Is organic food healthier? It might be, but researchers were not allowed to draw that conclusion from a study WUR was involved in, according to the Dutch TV programme Zembla. Is that true?
The 2007 WUR study ‘Is organic healthier?’ was the subject of the report ‘The chicken experiment’ that was broadcast on the BNN/Vara channel on 22 October. A consortium of institutes (WUR, TNO, RIkilt and the Louis Bolk Institute) sought to demonstrate the health impact of organic food. Chickens stood in for humans in the study, which tested the effects of regular and organic feed.
The issue
According to Zembla, the conclusions of the chicken study were changed under pressure. That is a serious allegation.
The research leader and medical doctor Machteld Huber (then at the Louis Bolk Institute) said on Zembla that at the presentation of the final report to the then agriculture minister Gerda Verburg, she had to say that no conclusions could be drawn from the results. She was subjected to strong pressure – she even uses the word blackmail – by TNO.
The facts
The chicken study was a double-blind one.

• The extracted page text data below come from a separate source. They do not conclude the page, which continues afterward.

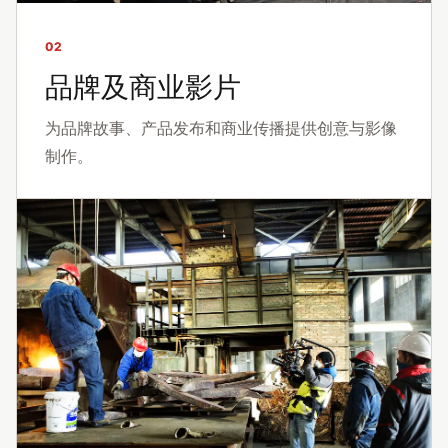
02
品牌及商业影片
为品牌故事、产品发布和商业传播提供创意与影像
制作。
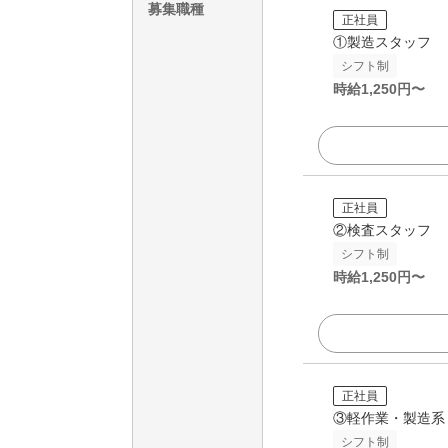
募集職種
正社員
①製造スタッフ
シフト制
時給
1,250
円〜
正社員
②検査スタッフ
シフト制
時給
1,250
円〜
正社員
③軽作業・製造系
シフト制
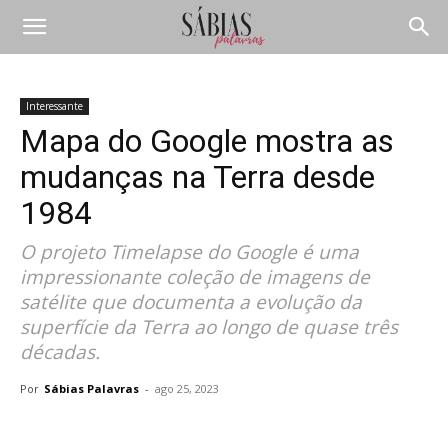
Interessante
Mapa do Google mostra as
mudanças na Terra desde
1984
O projeto Timelapse do Google é uma
impressionante coleção de imagens de
satélite que documenta a evolução da
superfície da Terra ao longo de quase três
décadas.
Por
Sábias Palavras
-
ago 25, 2023
Compartilhar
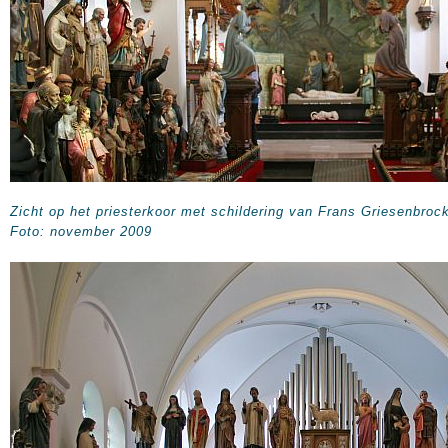
Zicht op het priesterkoor met schildering van Frans Griesenbroc
Foto: november 2009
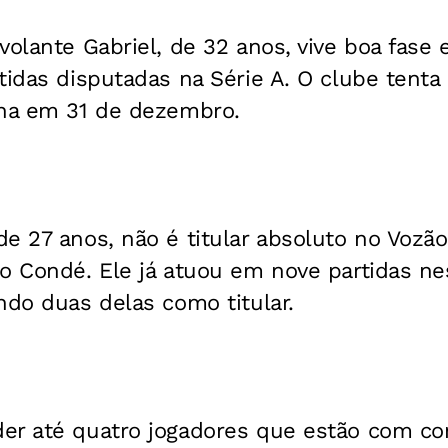
volante Gabriel, de 32 anos, vive boa fase e
tidas disputadas na Série A. O clube tenta
ina em 31 de dezembro.
e 27 anos, não é titular absoluto no Vozã
o Condé. Ele já atuou em nove partidas ne
ndo duas delas como titular.
er até quatro jogadores que estão com co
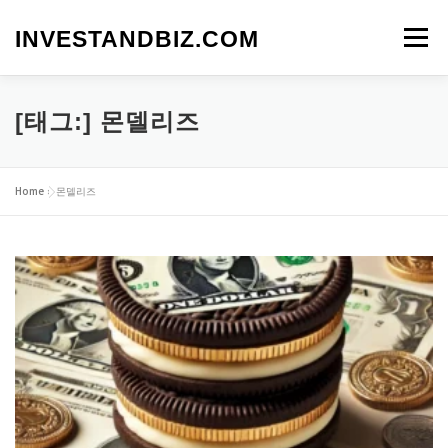
내
용
INVESTANDBIZ.COM
메뉴
으
로
바
로
[태그:]
몬델리즈
가
기
Home
»
몬델리즈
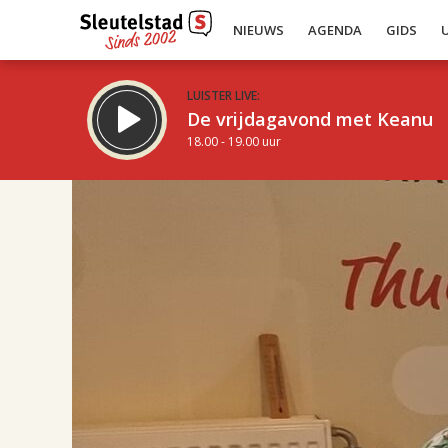
NIEUWS
AGENDA
GIDS
LUISTER LIVE:
De vrijdagavond met Keanu
18.00 - 19.00 uur
17.00
Inklappen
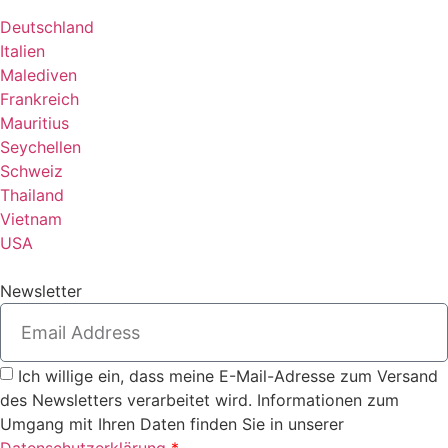
Deutschland
Italien
Malediven
Frankreich
Mauritius
Seychellen
Schweiz
Thailand
Vietnam
USA
Newsletter
Ich willige ein, dass meine E-Mail-Adresse zum Versand
des Newsletters verarbeitet wird. Informationen zum
Umgang mit Ihren Daten finden Sie in unserer
Datenschutzerklärung
*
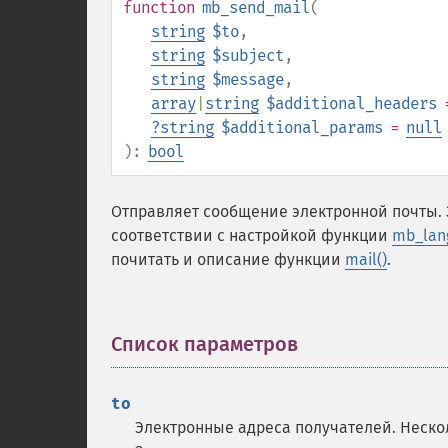
function
mb_send_mail
(
string
$to
,
string
$subject
,
string
$message
,
array
|
string
$additional_headers
=
?
string
$additional_params
=
null
):
bool
Отправляет сообщение электронной почты.
соответствии с настройкой функции
mb_lan
почитать и описание функции
mail()
.
Список параметров
¶
to
Электронные адреса получателей. Неско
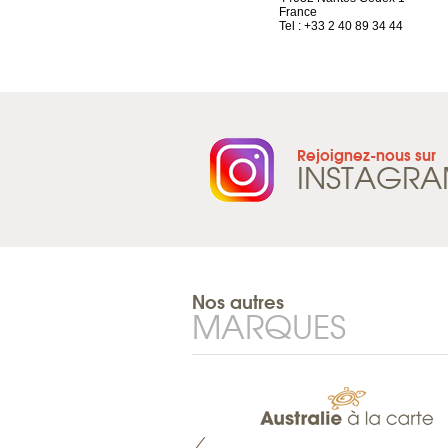
Suisse
France
Tel : +41 21 965 65 00
Tel : +33 2 40 89 34 44
Rejoignez-nous sur
INSTAGR
Nos autres
MARQUES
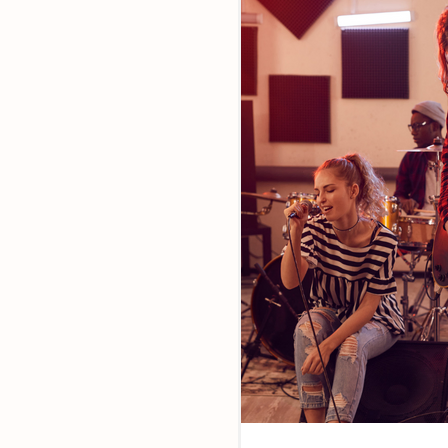
Ensemble,
faites la di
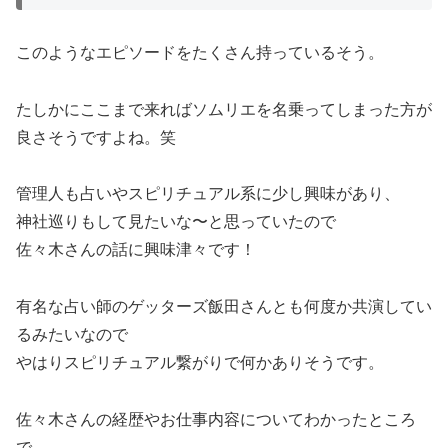
このようなエピソードをたくさん持っているそう。
たしかにここまで来ればソムリエを名乗ってしまった方が
良さそうですよね。笑
管理人も占いやスピリチュアル系に少し興味があり、
神社巡りもして見たいな〜と思っていたので
佐々木さんの話に興味津々です！
有名な占い師のゲッターズ飯田さんとも何度か共演してい
るみたいなので
やはりスピリチュアル繋がりで何かありそうです。
佐々木さんの経歴やお仕事内容についてわかったところ
で、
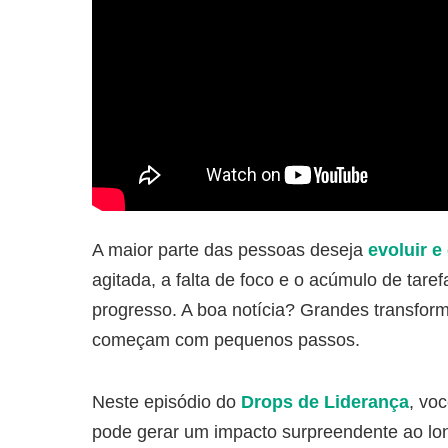
A maior parte das pessoas deseja
evoluir e
agitada, a falta de foco e o acúmulo de tar
progresso. A boa notícia? Grandes transfo
começam com pequenos passos.
Neste episódio do
Drops de Liderança
, vo
pode gerar um impacto surpreendente ao lon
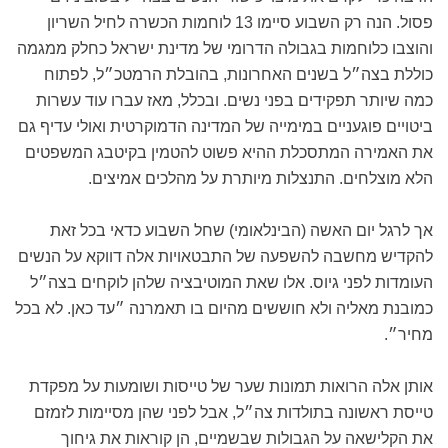
פסול. הנה רק השבוע סיימו 13 לוחמות הכשרה לחיל השריון
והוצבו כלוחמות בגבולה הדרומי של מדינת ישראל כחלק ממגמה
כוללת בצה״ל בשנים האחרונות, בהובלת הרמטכ״ל, לפתוח
כמה שיותר תפקידים בפני נשים. ובכלל, מאז עברו עוד עשרות
ביטויים פוגעניים במימייה של המדינה הדמוקרטית ואולי עדיף גם
את האמירה המתסכלת ההיא פשוט להטמין בקיטבג המשפטים
הלא מוצלחים. התנצלות מיותרת על מהלכים אמיצים.
אך לרגל יום האשה (הבינלאומי) שחל השבוע כדאי בכל זאת
להקדיש מחשבה להשפעה של התבטאויות אלה דווקא על הנשים
העומדות לפני גיוס. אלו שאת המוטיבציה שלהן לוקחים בצה״ל
כמובנת מאליה ולא חוששים מהיום בו תאמרנה ״עד כאן. לא בכל
מחיר״.
אותן אלה הרואות תמונות שער של טייסות ושומעות על מפקדת
טייסת ראשונה בתולדות צה״ל, אבל לפני שהן מסיימות לזמזם
את הקלישאה על הגבולות שבשמיים, הן קוראות את גיחוך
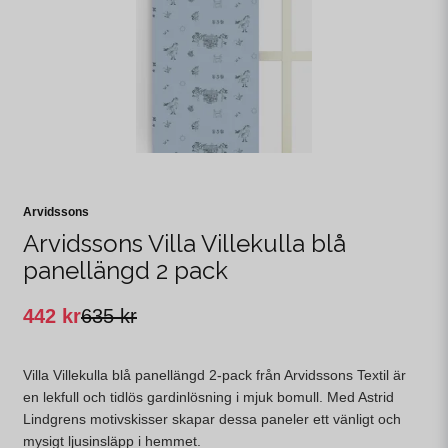
Arvidssons
Arvidssons Villa Villekulla blå
panellängd 2 pack
442 kr
635 kr
Villa Villekulla blå panellängd 2-pack från Arvidssons Textil är
en lekfull och tidlös gardinlösning i mjuk bomull. Med Astrid
Lindgrens motivskisser skapar dessa paneler ett vänligt och
mysigt ljusinsläpp i hemmet.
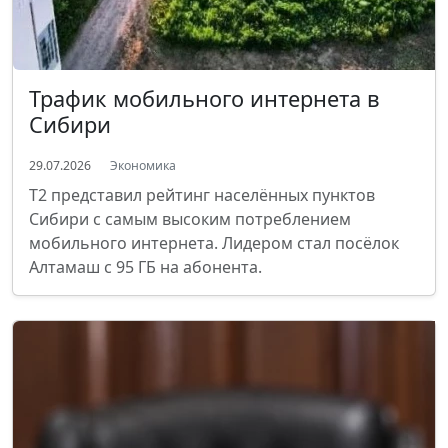
Трафик мобильного интернета в
Сибири
29.07.2026
Экономика
T2 представил рейтинг населённых пунктов
Сибири с самым высоким потреблением
мобильного интернета. Лидером стал посёлок
Алтамаш с 95 ГБ на абонента.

Only when the report was nearly finished did the researchers know which chickens had been given which feed. It turned out the chickens fed on regular feed grew a bit better. After an attack on their immune system, however, the ‘organic chickens’ recovered a bit faster. Their growth also accelerated slightly faster. The report concludes that no health effects can be linked to these findings, as the scientific evidence is too flimsy.
I wasn’t allowed to draw any conclusions in which the word health was used
Research leader and medical doctor Machteld Huber
Asked if she agrees with that, Huber says she does. The disagreement stemmed from the different interpretations of the differences that were found. ‘The question is whether the accelerated growth counts as a health phenomenon,’ explains Huber. ‘In the medical world, it does. The study did not aim at developing better chicken feed, we were looking for evidence of possible effects of organic food on humans. In my opinion, the study shows that there is evidence that organic food is healthier. I would have liked to say that at the presentation. And that we would like to do further research. But TNO thought it was too soon to conclude that. I wasn’t allowed to draw any conclusions in which the word health was used.’
According to Huber, that conclusion meant no follow-up research. But that is an oversimplification, suggests a response to the Zembla programme from the ministry of Agriculture, Nature and Food Quality. Because of the disagreement about how to interpret the study, the then minister of Health Verburg sought the advice of the Health Council.
The Council advised her that the follow-up research the researchers were proposing was ‘not so desirable’. Zembla doesn’t mention this fact. The minister then pulled the plug on the research. ‘Painful, and actually scandalous that it was done like that,’ says Huber. ‘We are now 13 years down the line. We would have got so much further if there had been follow-up research.’
The verdict
The conclusions of the chicken study were not changed, as Zembla claimed. The results do provide the basis for further research. That did not happen, on the advice of the Health Council. But it is still possible that follow-up research will be done, says LNV in response to the Zembla report.